Effects of high-pressure and transglutaminase, individually and simultaneously applied, on pea and soy protein isolates

Abstract

Microbial transglutaminase (MTG) is an enzyme broadly used to improve the technological properties of proteins; however, many globular proteins are poorly susceptible or unsusceptible to its action. High-pressure processing (HPP) can change the conformation of proteins; thus it may be a useful tool to increase the accessibility of MTG to some proteins. Still, HPP conditions and the concentration of MTG need to be carefully studied to achieve the desired effects. The effects of combined MTG (up to 30 U per g of protein) and HPP (200–600 MPa; 5–15 minutes) on the solubility, the content of accessible sulfhydryl groups and surface hydrophobicity of pea (PPI) and soy (SPI) protein isolates were evaluated employing response surface methodology. The regression models obtained presented high coefficients of determination and high F values. Overall, all three parameters were differently affected by pressure.
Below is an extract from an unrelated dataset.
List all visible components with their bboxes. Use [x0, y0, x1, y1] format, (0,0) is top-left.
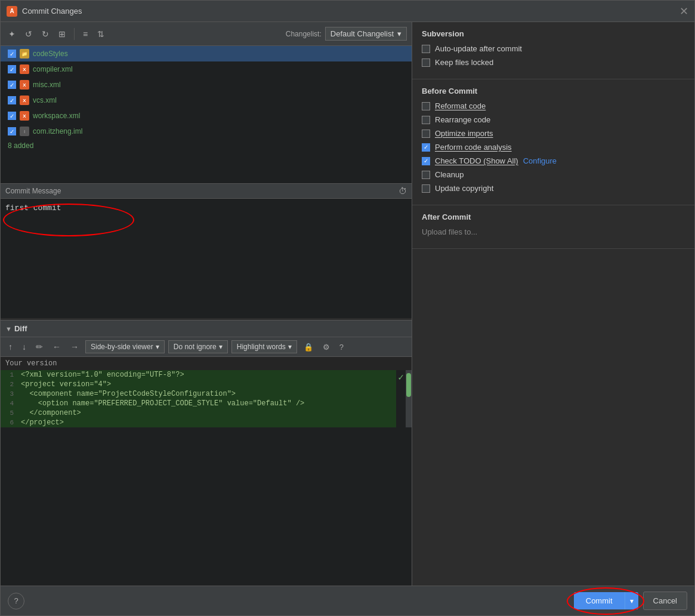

HPP increased solubility in both PPI and SPI (up to ∼200% at 600 MPa); however, it decreased the concentration of accessible sulfhydryl groups in PPI (∼80% at 600/10 min) and increased it in SPI (up to 28% at 200 MPa/10 min). HPP also affected the surface hydrophobicity of both protein isolates differently, decreasing it in PPI (up to ∼25% at 200 MPa/10 min) and increasing it in the SPI (up to ∼30% at 200 MPa/10 min). Non-HPP protein isolates were not affected by MTG, most likely due to the low accessibility of the enzyme to the proteins. However, when combined, HPP and MTG seem to have both synergistic and antagonistic effects, thus broadening the potential to alter the properties of these proteins. These results suggest that simultaneous HPP and MTG treatments can be used to modify the structure of proteins to tailor their techno-functional properties.